DayBreaks for 11/02/17: Facing the Inevitable
From the DayBreaks archive, 11/27/98:
Heb. 9:27: Just as man is destined to die once, and after that to face judgment…
Death and taxes. Inevitable things. I’ve always been fascinated about how people deal with death, especially the differences between the believer and the unbeliever. Today I’d just like to share a few things I’ve found and let you draw your own conclusions.
Before his death in 1981, American writer William Saroyan (an unbeliever) telephoned in to the Associated Press this final, very Saroyan-like observation: “Everybody has got to die, but I have always believed an exception would be made in my case. Now what?”
Hudson Taylor, founder of China Inland Mission, in the closing months of his life said to a friend, “I am so weak. I can’t read my Bible. I can’t even pray. I can only lie still in God’s arms like a little child and trust.”
John Bacon, a famous sculptor, left this inscription on his tomb in Westminster Abbey: “What I was as an artist seemed of some importance to me while I lived; but what I was as a believer in Jesus Christ is the only thing of importance to me now.”
John Climacus, a seventh century believer urged Christians to use the reality of death to their benefit: “You cannot pass a day devoutly unless you think of it as your last,” he wrote. He called the thought of death the “most essential of all works” and a gift from God. “The man who lives daily with the thought of death is to be admired, and the man who gives himself to it by the hour is surely a saint.”

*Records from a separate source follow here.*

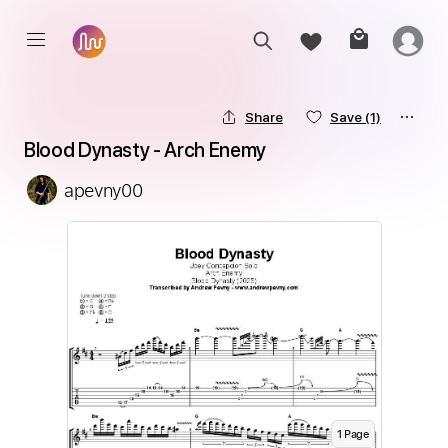
Share
Save
(1)
Blood Dynasty - Arch Enemy
apevny00
1
Page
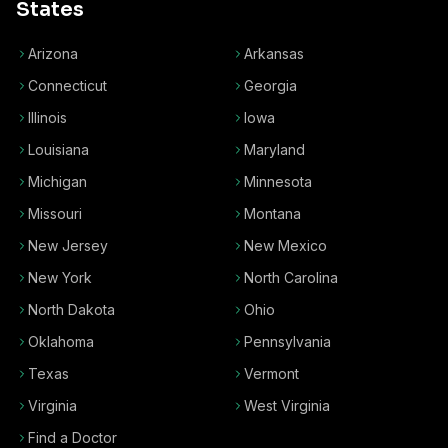
States
Arizona
Arkansas
Connecticut
Georgia
Illinois
Iowa
Louisiana
Maryland
Michigan
Minnesota
Missouri
Montana
New Jersey
New Mexico
New York
North Carolina
North Dakota
Ohio
Oklahoma
Pennsylvania
Texas
Vermont
Virginia
West Virginia
Find a Doctor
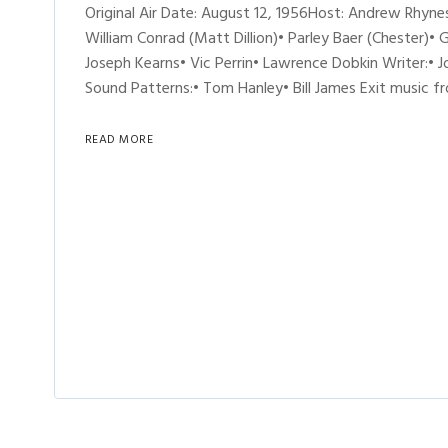
Original Air Date: August 12, 1956Host: Andrew Rhy
William Conrad (Matt Dillion)• Parley Baer (Chester)• 
Joseph Kearns• Vic Perrin• Lawrence Dobkin Writer:•
Sound Patterns:• Tom Hanley• Bill James Exit music 
READ MORE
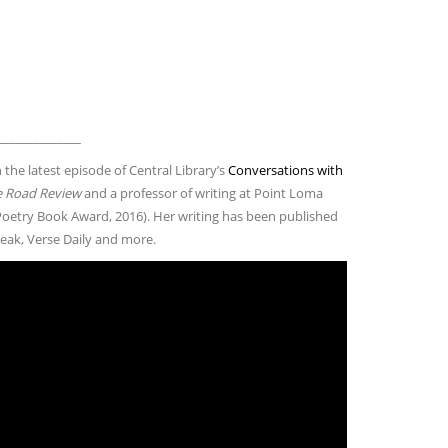
______________
 the latest episode of Central Library’s
Conversations with
 Road Review
and a professor of writing at Point Loma
oetry Book Award, 2016). Her writing has been published
peak, Verse Daily and more.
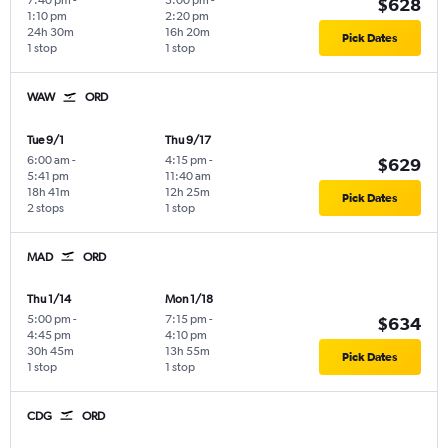
7:40 pm
-
3:00 pm
-
$628
1:10 pm
2:20 pm
24h 30m
16h 20m
Pick Dates
1 stop
1 stop
WAW
ORD
Tue 9/1
Thu 9/17
6:00 am
-
4:15 pm
-
$629
5:41 pm
11:40 am
18h 41m
12h 25m
Pick Dates
2 stops
1 stop
MAD
ORD
Thu 1/14
Mon 1/18
5:00 pm
-
7:15 pm
-
$634
4:45 pm
4:10 pm
30h 45m
13h 55m
Pick Dates
1 stop
1 stop
CDG
ORD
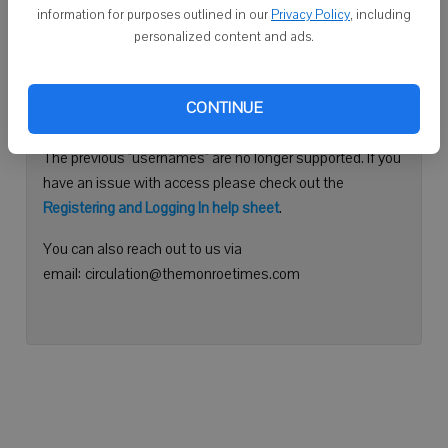
information for purposes outlined in our
Privacy Policy
, including
Continue with Facebook
personalized content and ads.
Need help logging in?
CONTINUE
Please use your e-mail address to log into your account.
The previous "usernames" are no longer supported. If you
have an issue with access please check out the
Registering and Logging In help sheet
.
You can also reach out to us via
email: circulation@themonroetimes.com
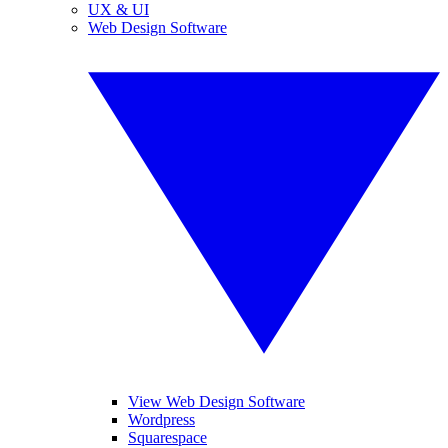
UX & UI
Web Design Software
View Web Design Software
Wordpress
Squarespace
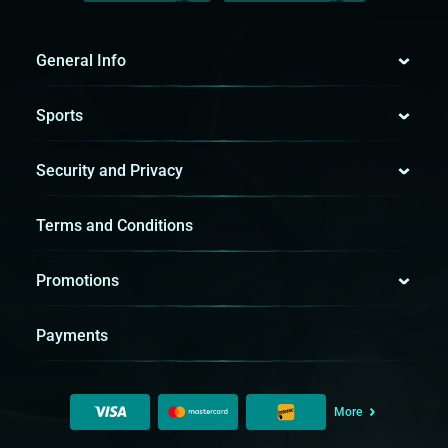
General Info
Sports
Security and Privacy
Terms and Conditions
Promotions
Payments
More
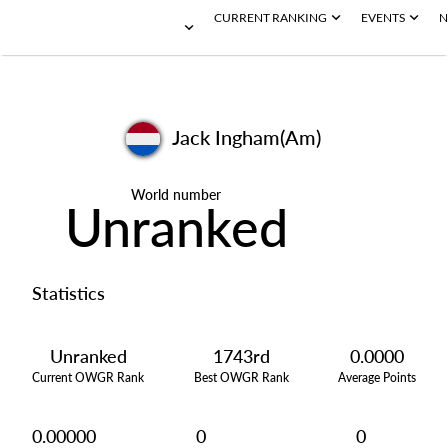
CURRENT RANKING
EVENTS
N
Jack Ingham(Am)
World number
Unranked
Statistics
Unranked
1743rd
0.0000
Current OWGR Rank
Best OWGR Rank
Average Points
0.00000
0
0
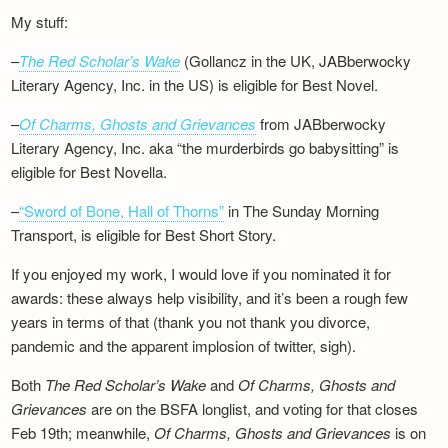
My stuff:
–
The Red Scholar’s Wake
(Gollancz in the UK, JABberwocky
Literary Agency, Inc. in the US) is eligible for Best Novel.
–
Of Charms, Ghosts and Grievances
from JABberwocky
Literary Agency, Inc. aka “the murderbirds go babysitting” is
eligible for Best Novella.
–
“Sword of Bone, Hall of Thorns”
in The Sunday Morning
Transport, is eligible for Best Short Story.
If you enjoyed my work, I would love if you nominated it for
awards: these always help visibility, and it’s been a rough few
years in terms of that (thank you not thank you divorce,
pandemic and the apparent implosion of twitter, sigh).
Both
The Red Scholar’s Wake
and
Of Charms, Ghosts and
Grievances
are on the BSFA longlist, and voting for that closes
Feb 19th; meanwhile,
Of Charms, Ghosts and Grievances
is on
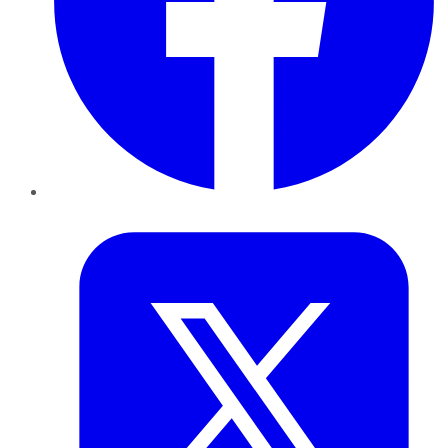
Twitter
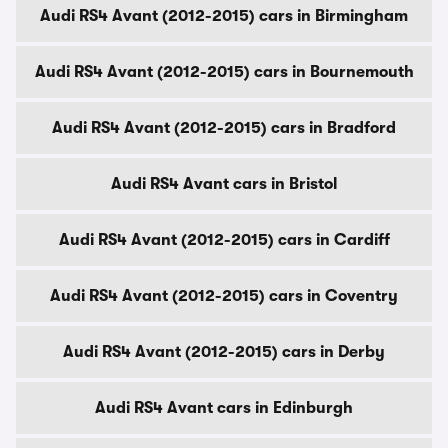
Audi RS4 Avant (2012-2015) cars in Birmingham
Audi RS4 Avant (2012-2015) cars in Bournemouth
Audi RS4 Avant (2012-2015) cars in Bradford
Audi RS4 Avant cars in Bristol
Audi RS4 Avant (2012-2015) cars in Cardiff
Audi RS4 Avant (2012-2015) cars in Coventry
Audi RS4 Avant (2012-2015) cars in Derby
Audi RS4 Avant cars in Edinburgh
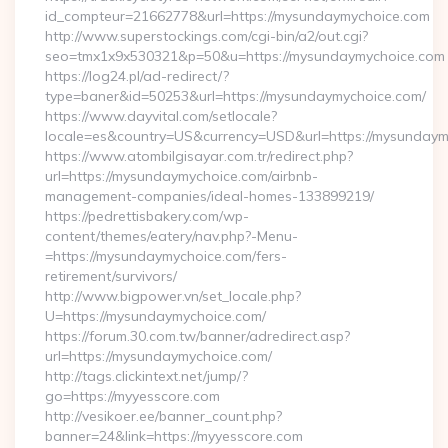
id_compteur=21662778&url=https://mysundaymychoice.com
http://www.superstockings.com/cgi-bin/a2/out.cgi?
seo=tmx1x9x530321&p=50&u=https://mysundaymychoice.com
https://log24.pl/ad-redirect/?
type=baner&id=50253&url=https://mysundaymychoice.com/
https://www.dayvital.com/setlocale?
locale=es&country=US&currency=USD&url=https://mysundaym
https://www.atombilgisayar.com.tr/redirect.php?
url=https://mysundaymychoice.com/airbnb-
management-companies/ideal-homes-133899219/
https://pedrettisbakery.com/wp-
content/themes/eatery/nav.php?-Menu-
=https://mysundaymychoice.com/fers-
retirement/survivors/
http://www.bigpower.vn/set_locale.php?
U=https://mysundaymychoice.com/
https://forum.30.com.tw/banner/adredirect.asp?
url=https://mysundaymychoice.com/
http://tags.clickintext.net/jump/?
go=https://myyesscore.com
http://vesikoer.ee/banner_count.php?
banner=24&link=https://myyesscore.com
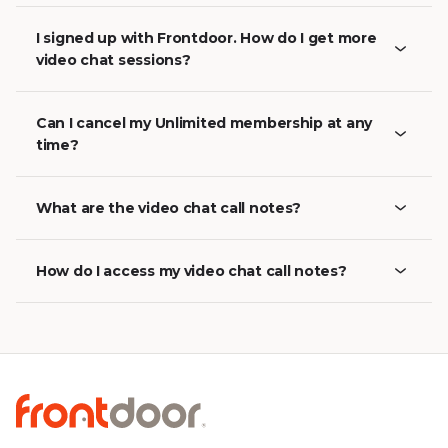
I signed up with Frontdoor. How do I get more
video chat sessions?
Can I cancel my Unlimited membership at any
time?
What are the video chat call notes?
How do I access my video chat call notes?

Donald Grey Barnhouse, the great Christian preacher, wrote: “I was driving with my children to my wife’s funeral where I was to preach the sermon. As we came into one small town there strode down in front of us a truck that came to a stop before a red light. It was the biggest truck I ever saw in my life, and the sun was shining on it at just the right angle that took its shadow and spread it across the snow on the field beside it. As the shadow covered that field, I said, “Look, children, at that truck, and look at its shadow. If you had to be run over, which would you rather be run over by? Would you rather be run over by the truck or by the shadow?” My youngest child said, “The shadow couldn’t hurt anybody.” “That’s right,” I continued, “and death is a truck, but the shadow is all that ever touches the Christian. The truck ran over the Lord Jesus. Only the shadow is gone over mother.”
Ecclesiastes 7:2: “It is better to go to a house of mourning than to go to a house of feasting, for death is the destiny of every man; the living should take this to heart.”
PRAYER: Grant us the grace, Lord Jesus, to face life’s ultimate truths and realities. Give us wisdom to consider the outcome of the moment we stand before You, the Lamb of God, the Lion of the Tribe of Judah. In Jesus’ name, Amen.